### Work required
The listing below holds a line with "You are a GUI" and a later line with "The height and". Write out those two lines and every line between them, exactly, and nothing else.

====

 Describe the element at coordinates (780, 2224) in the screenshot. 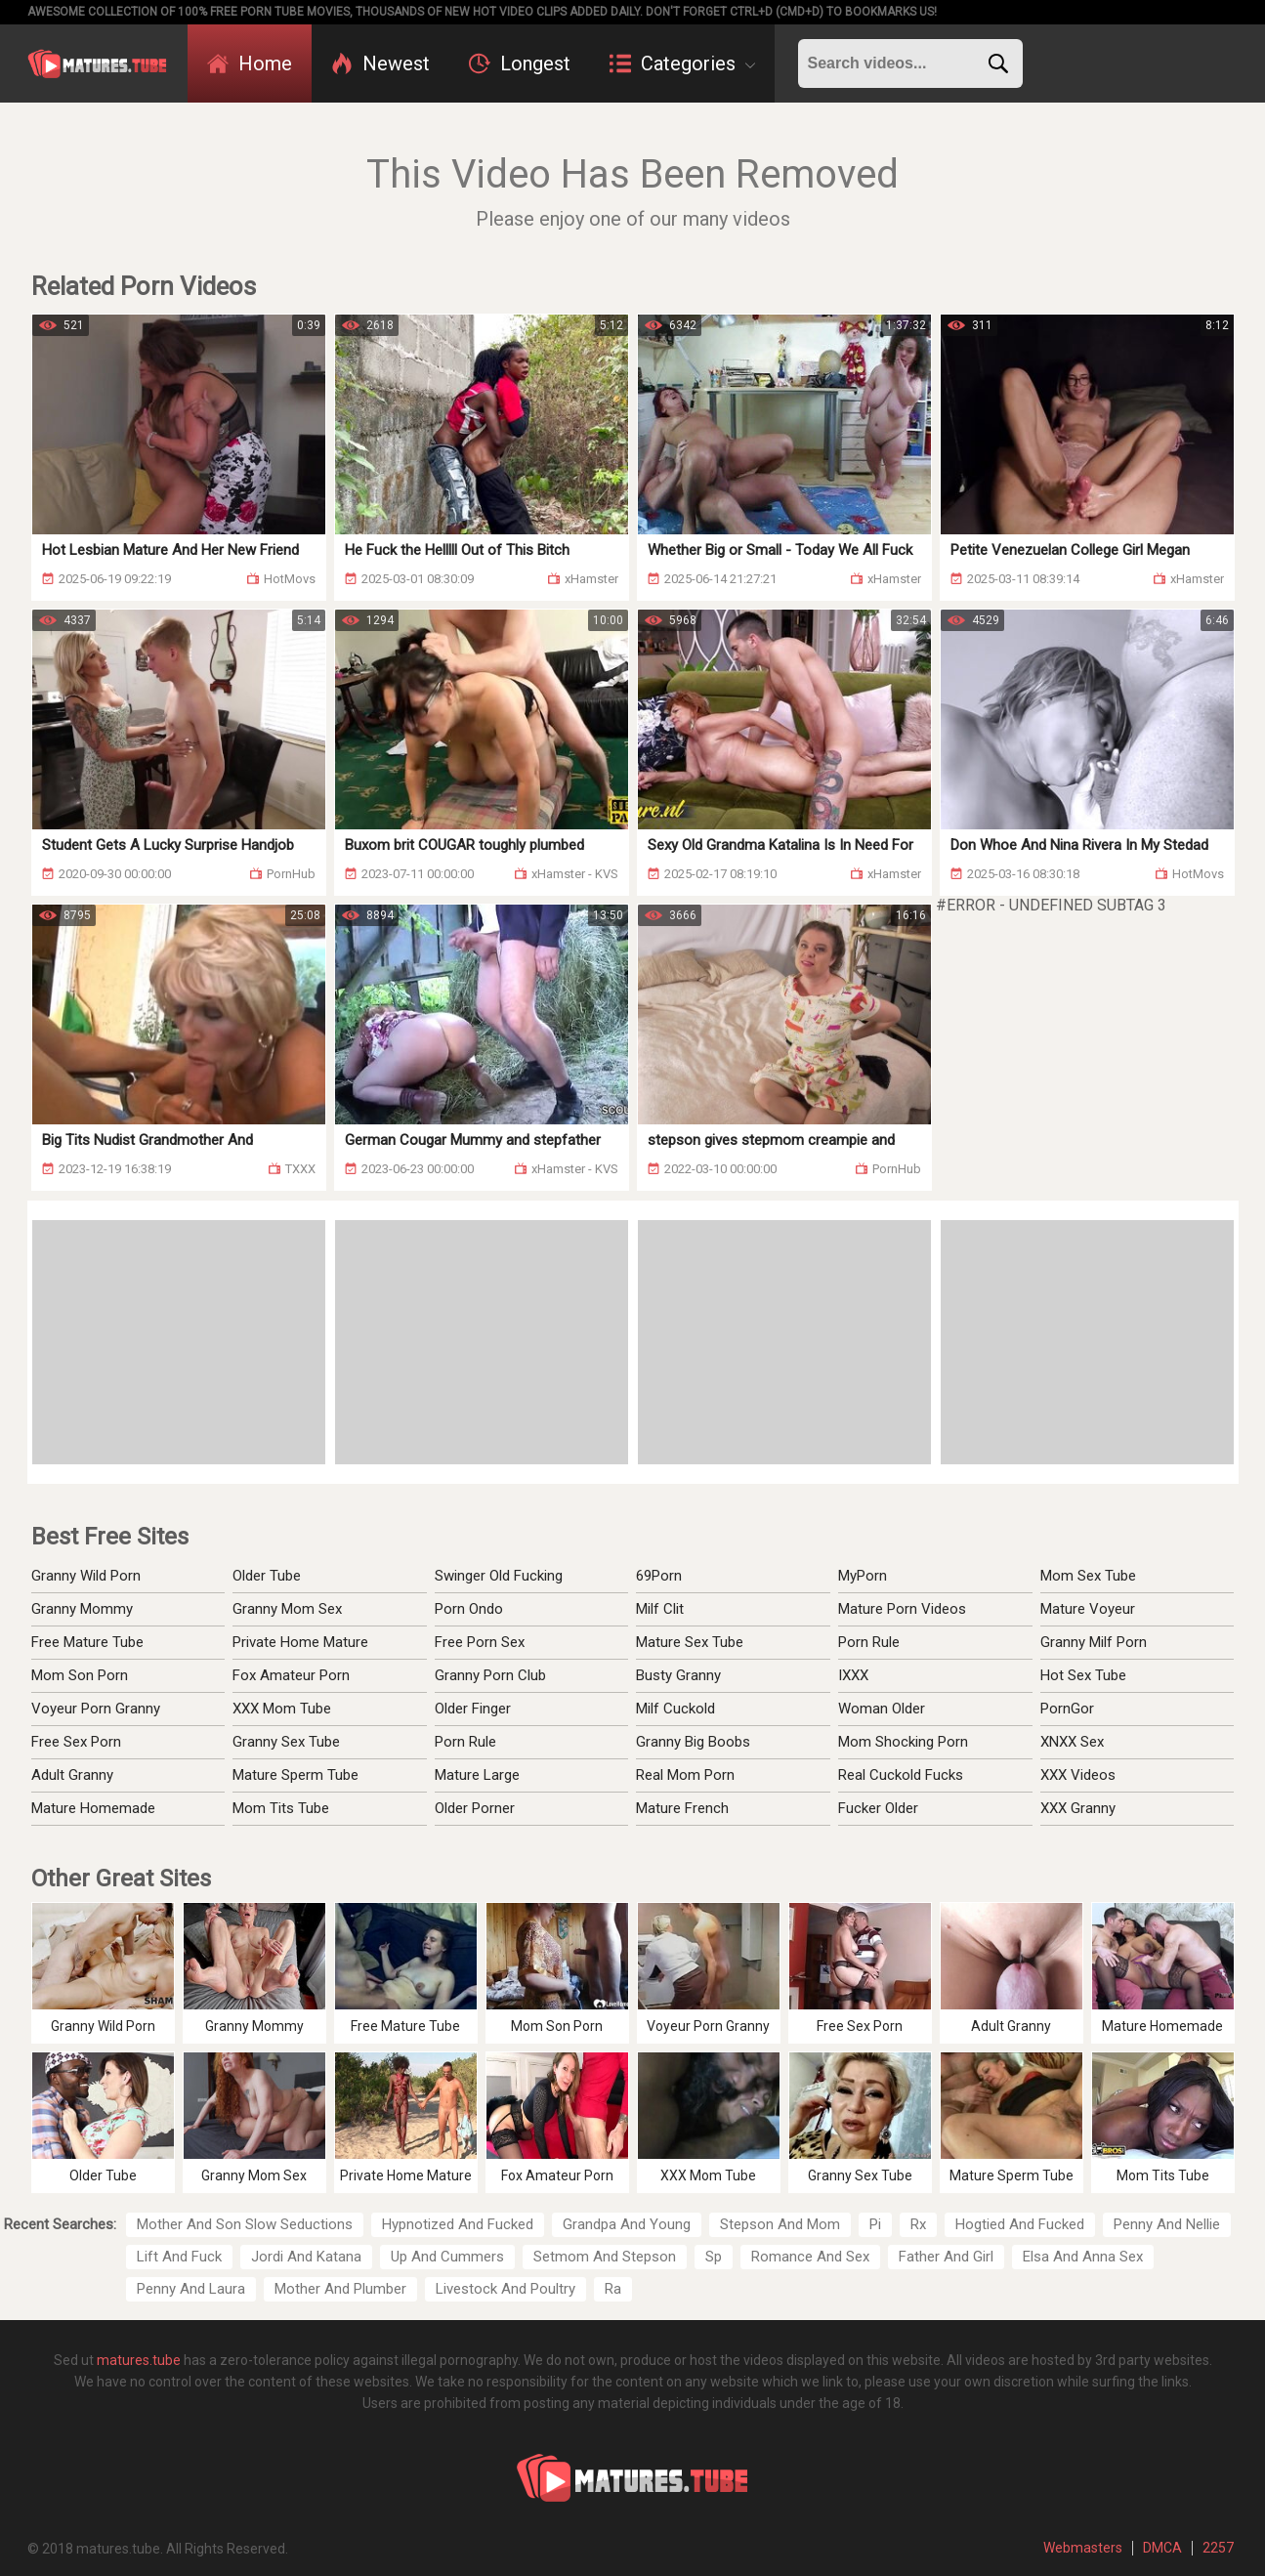

I see `Stepson And Mom` at that location.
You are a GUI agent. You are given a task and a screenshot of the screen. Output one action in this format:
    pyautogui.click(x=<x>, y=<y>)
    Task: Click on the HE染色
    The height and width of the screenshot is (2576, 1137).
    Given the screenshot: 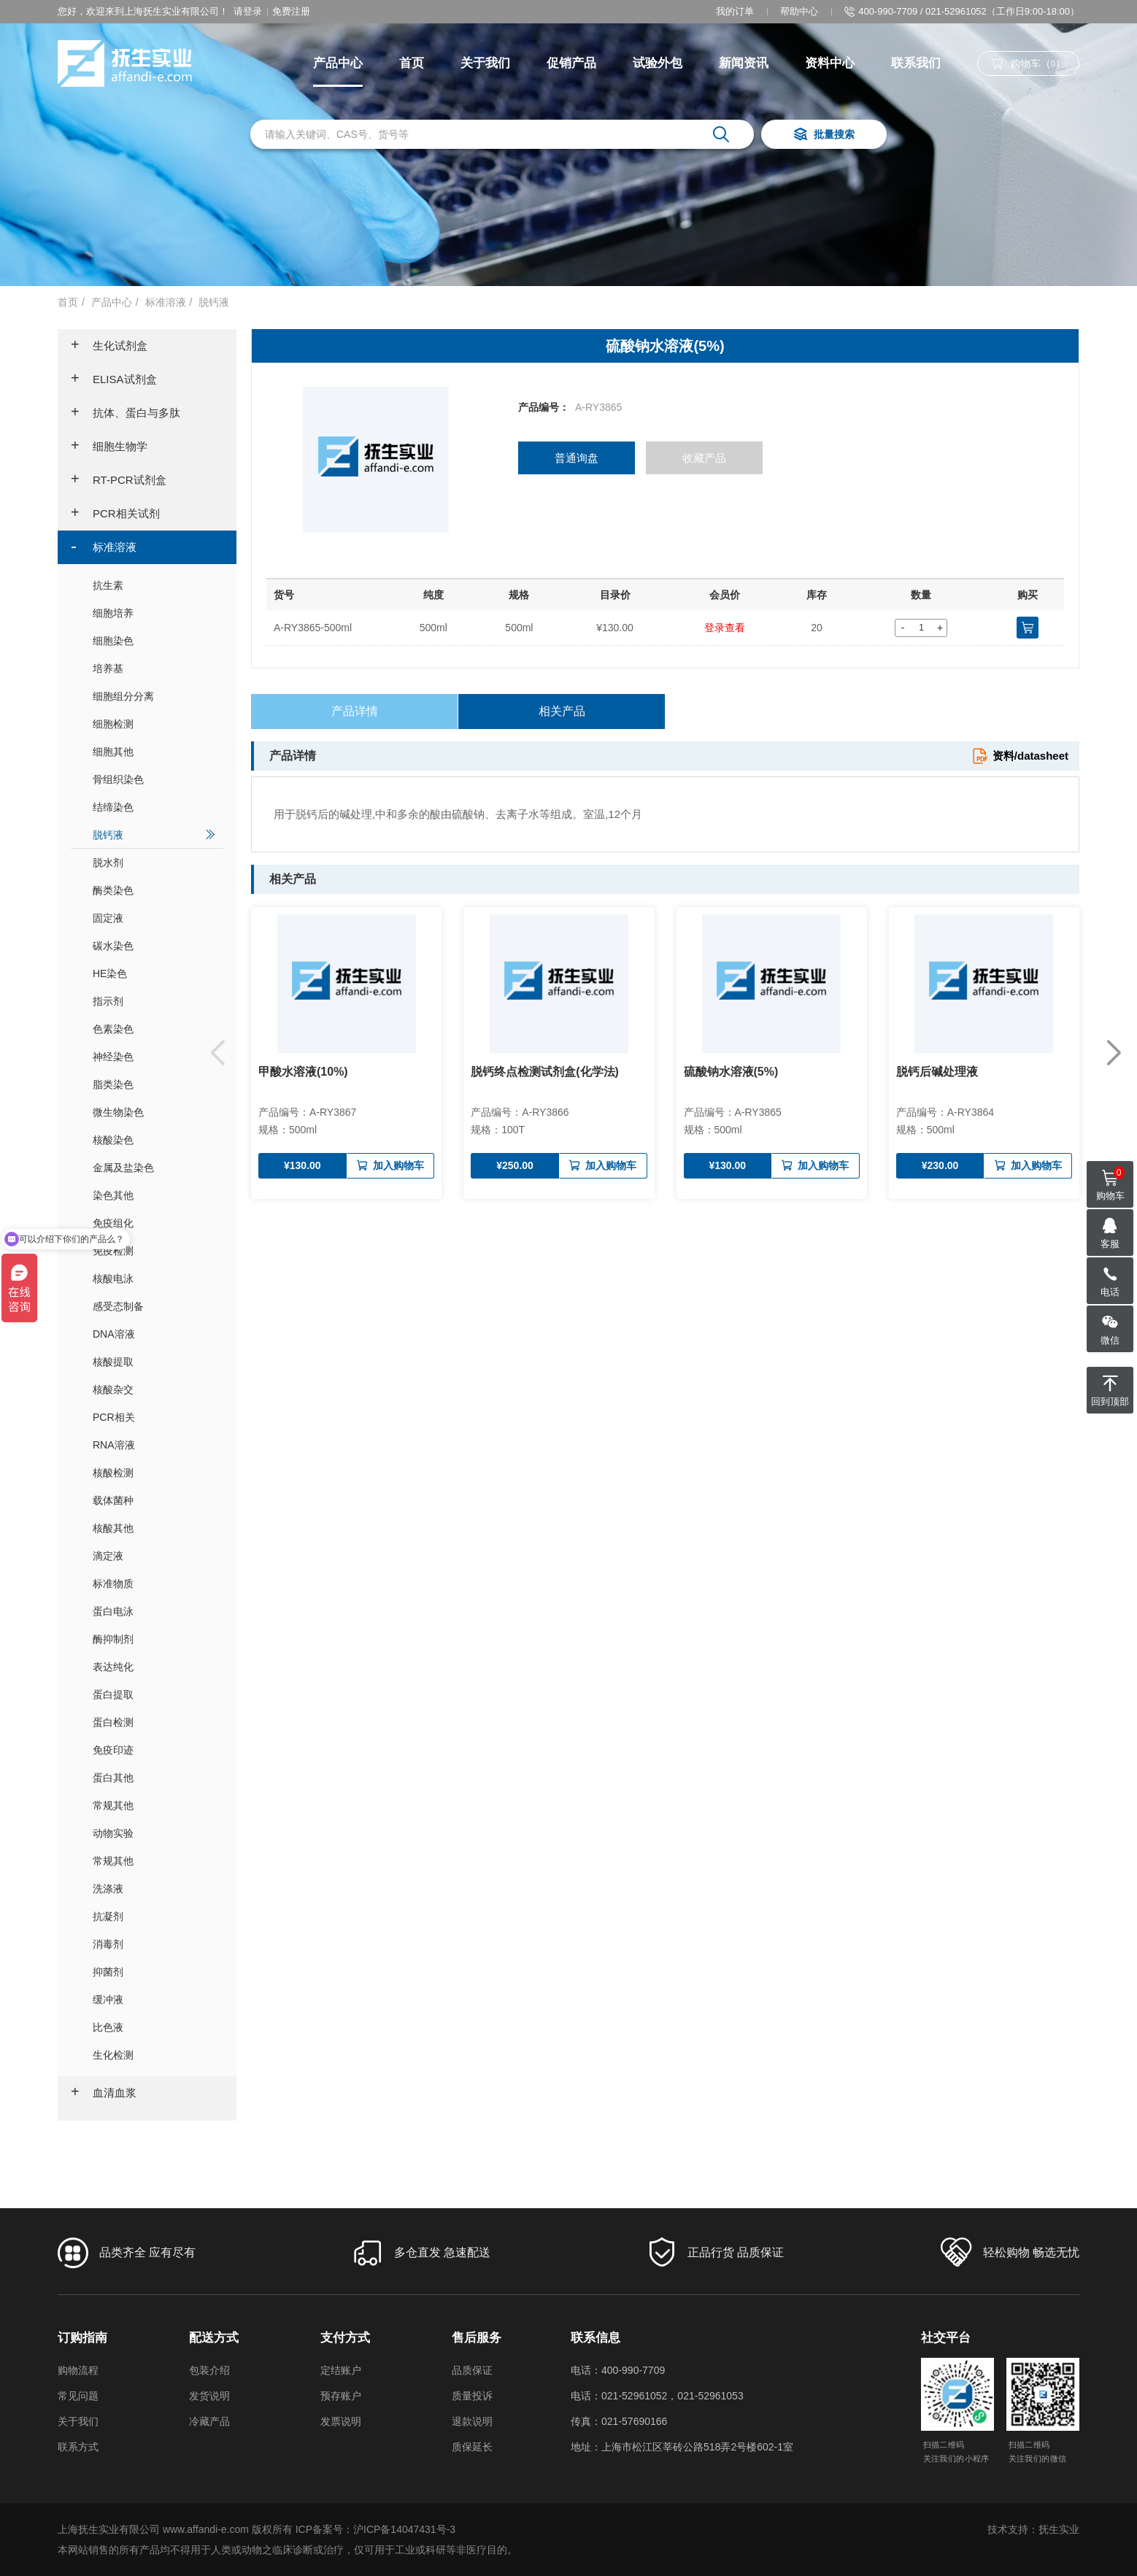 What is the action you would take?
    pyautogui.click(x=154, y=973)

====

### Solved exercise
You are a GUI agent. You are given a task and a screenshot of the screen. Output one action in this format:
    pyautogui.click(x=<x>, y=<y>)
    Task: Click on the HE染色
    The height and width of the screenshot is (2576, 1137).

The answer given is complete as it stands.